Function with input of pointer to pointer to

Question

I saw this question about the the result of sizeof() and i didn't understand the output of this function.

#include <stdio.h>
void checkSizes(char matrix3d[10][20][30])
{
    printf ("%lu\t", sizeof(matrix3d));
    printf ("%lu\t", sizeof(*matrix3d));
    printf ("%lu\t", sizeof(**matrix3d));
    printf ("%lu\t", sizeof(***matrix3d));
}
int main()
{
    char matrix[10][20][30];
    checkSizes(matrix);
}

as i was assuming , when a function get an array to work with , it's getting a pointer to the array, so when i'll print the first line of

printf ("%lu\n", sizeof(matrix3d));

the output will be 8.

BUT isn't the next printf will get me to diffrent pointer to pointer that his size will be also 8 ?

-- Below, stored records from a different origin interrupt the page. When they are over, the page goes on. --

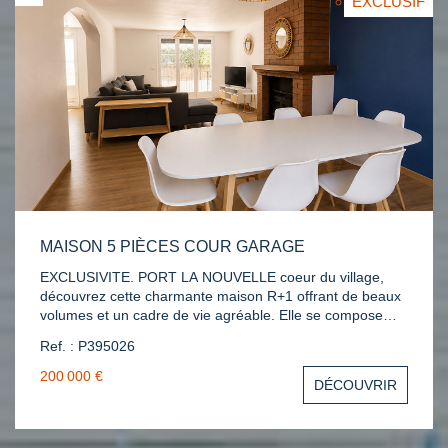
EXCLUSIF
MAISON 5 PIÈCES COUR GARAGE
EXCLUSIVITE. PORT LA NOUVELLE coeur du village,
découvrez cette charmante maison R+1 offrant de beaux
volumes et un cadre de vie agréable. Elle se compose
d'une entrée avec placard, d'un vaste séjour lumineux
Ref. : P395026
avec accès direct à la cour, d'une cuisine entièrement
équipée avec buanderie attenante, d'une salle d'eau avec
200 000 €
DÉCOUVRIR
WC. À l'étage, vous trouverez plusieurs chambres
confortables ainsi que des espaces de rangement et une
salle de bains avec wc indépendant. Garage attenant. La
cour privative constitue un véritable atout pour profiter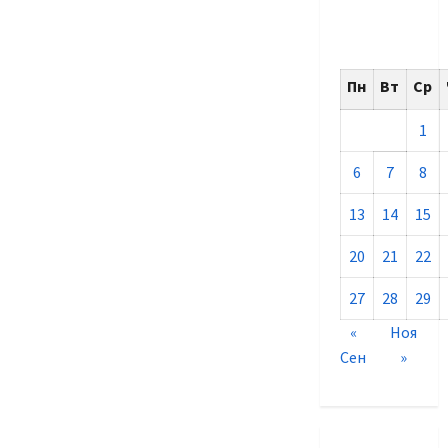
Пн
Вт
Ср
1
6
7
8
13
14
15
20
21
22
27
28
29
«
Ноя
Сен
»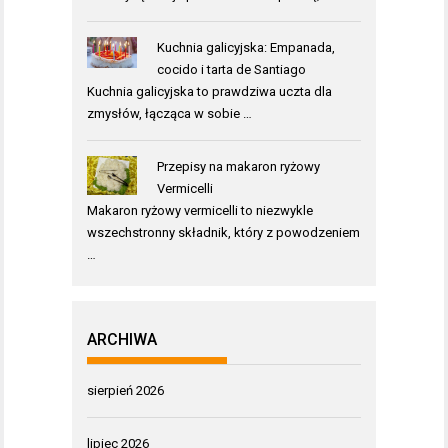
Kuchnia galicyjska: Empanada,
cocido i tarta de Santiago
Kuchnia galicyjska to prawdziwa uczta dla
zmysłów, łącząca w sobie …
Przepisy na makaron ryżowy
Vermicelli
Makaron ryżowy vermicelli to niezwykle
wszechstronny składnik, który z powodzeniem
…
ARCHIWA
sierpień 2026
lipiec 2026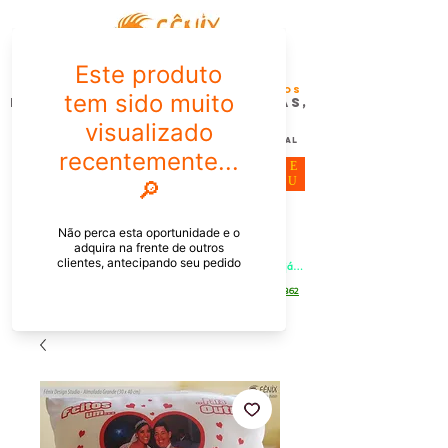
FÊNIX DESIGN STUDIO | Design
Gráfico| Desenvolvimento de Produtos
Personalizados para Pessoas,
Empresas e EventoS
Lembrancinhas, Brindes promocionais,
Decoração, Presentes e Comunicação Visual
ME
NU
Meu Carrinho
Entrar
PEDIDOS PELO CHAT OU WHATSAPP: Informe os produtos, 
quantidade e o CEP ou endereço de entrega e receba um link já 
com o frete para apenas pagar!
Duque de Caxias - Rio de Janeiro -
WhatsApp:
[21] 9 6546 4862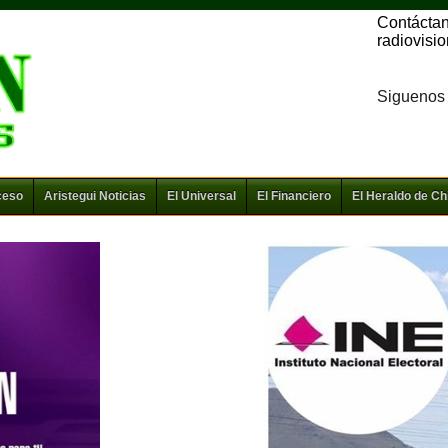
Contácta
radiovis
Siguenos
ceso
Aristegui Noticias
El Universal
El Financiero
El Heraldo de C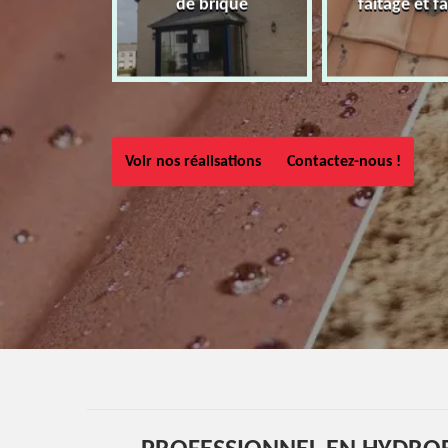
de brique
faîtage et fa
Voir nos réalisations
Contactez-nous !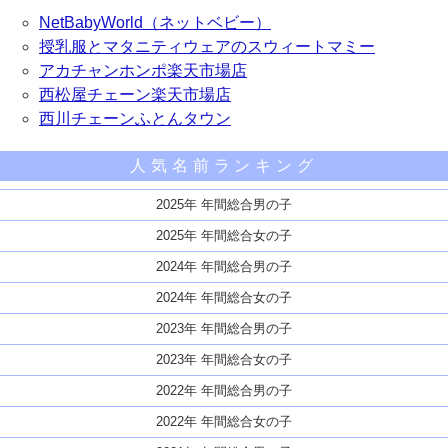
NetBabyWorld（ネットベビー）
授乳服とマタニティウェアのスウィートマミー
アカチャンホンポ楽天市場店
西松屋チェーン楽天市場店
西川チェーンふとんタウン
人気名前ランキング
2025年 年間総合男の子
2025年 年間総合女の子
2024年 年間総合男の子
2024年 年間総合女の子
2023年 年間総合男の子
2023年 年間総合女の子
2022年 年間総合男の子
2022年 年間総合女の子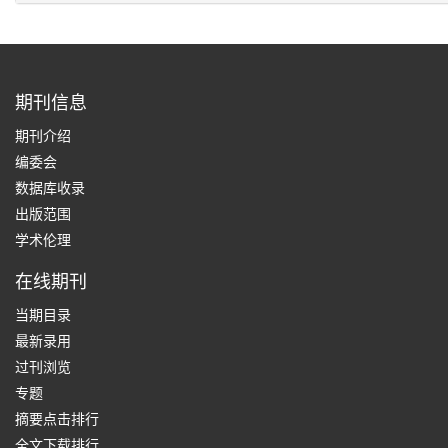
期刊信息
期刊介绍
编委会
数据库收录
出版范围
学术伦理
在线期刊
当期目录
最新录用
过刊浏览
专题
摘要点击排行
全文下载排行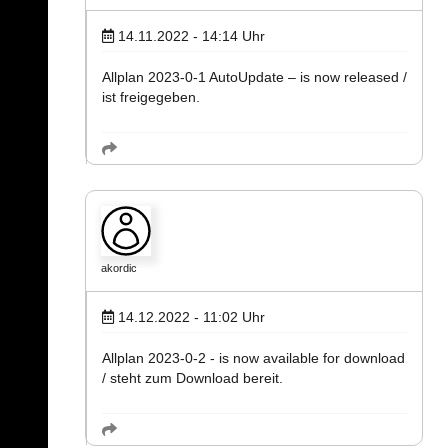
14.11.2022 - 14:14
Uhr
Allplan 2023-0-1 AutoUpdate – is now released /
ist freigegeben.
akordic
14.12.2022 - 11:02
Uhr
Allplan 2023-0-2 - is now available for download
/ steht zum Download bereit.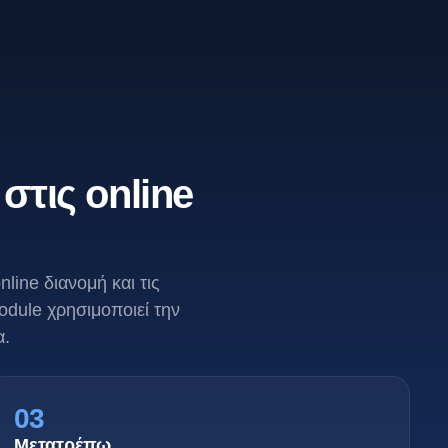
στις online
line διανομή και τις
odule χρησιμοποιεί την
α.
03
Μετατρέπω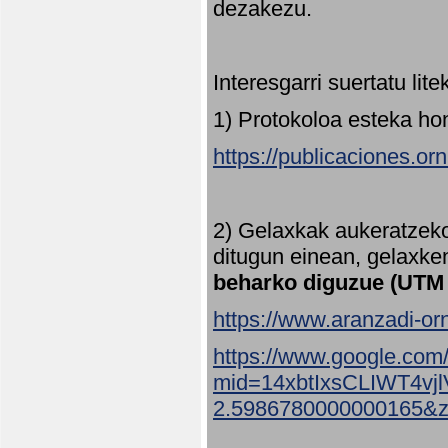
dezakezu.
Interesgarri suertatu lit
1) Protokoloa esteka ho
https://publicaciones.or
2) Gelaxkak aukeratzek
ditugun einean, gelaxke
beharko diguzue (UTM
https://www.aranzadi-orn
https://www.google.com
mid=14xbtIxsCLIWT4v
2.5986780000000165&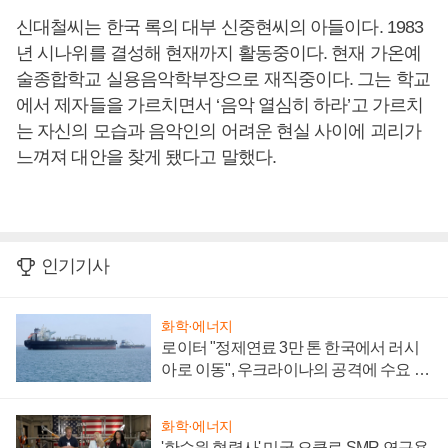
신대철씨는 한국 록의 대부 신중현씨의 아들이다. 1983
년 시나위를 결성해 현재까지 활동중이다. 현재 가온예
술종합학교 실용음악학부장으로 재직중이다. 그는 학교
에서 제자들을 가르치면서 ‘음악 열심히 하라’고 가르치
는 자신의 모습과 음악인의 어려운 현실 사이에 괴리가
느껴져 대안을 찾게 됐다고 말했다.
인기기사
화학·에너지
로이터 "정제연료 3만 톤 한국에서 러시
아로 이동", 우크라이나의 공격에 수요 늘
어
화학·에너지
'한수원 협력사' 미국 오클로 SMR 연구용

so i thouth this will lead to

8    8    8    1

the real output is

8    600    30   1

Answer 1

In this statement

printf ("%lu\t", sizeof(*matrix3d));
// it is better to use "%zu\t"

expression *matrix3d has type char[20][30].

Using an array in the sizeof operator as an expression does not convert the expression to the pointer to the first element of the array.

Thus you will get output 600.

However if you would write

sizeof( *matrix3d + 0)

then indeed *matrix3d having type char[20][30] will be converted in the expression *matrix3d + 0 implicitly to pointer of type char ( * )[30] and the corresponding printf statement will output 8,

As for the function parameter and its argument then they are implicitly converted to type char ( * )[20][30]

So for example these function declarations are equivalent

void checkSizes(char matrix3d[10][20][30]);
void checkSizes(char ( *matrix3d )[20][30]);

and declare the same one function.

Answer 2

First you need to know that sizeof is an operator and not a function. Arrays do not convert to pointer to its first element when it is an operand of sizeof or unary & operator.

In function checkSizes, the parameter matrix3d is of type pointer to an array of 20 arrays of 30 chars . Since it is a pointer, the statement

printf ("%lu\t", sizeof(matrix3d));  

will print the size of a pointer.
Dereferencing the pointer matrix3d will give its first element. Its first element is an array of 20 arrays of 30 chars. sizeof(*matrix3d) will return size of array char[20][30] which is 600 Bytes. sizeof(*matrix3d) is equivalent to sizeof(matrix3d[0]).

The type of **matrix3d is an array of 30 chars, sizeof(**matrix3d) will print 30 Bytes.
The type of ***matrix3d is achar, sizeof(***matrix3d) will print 1 Byte.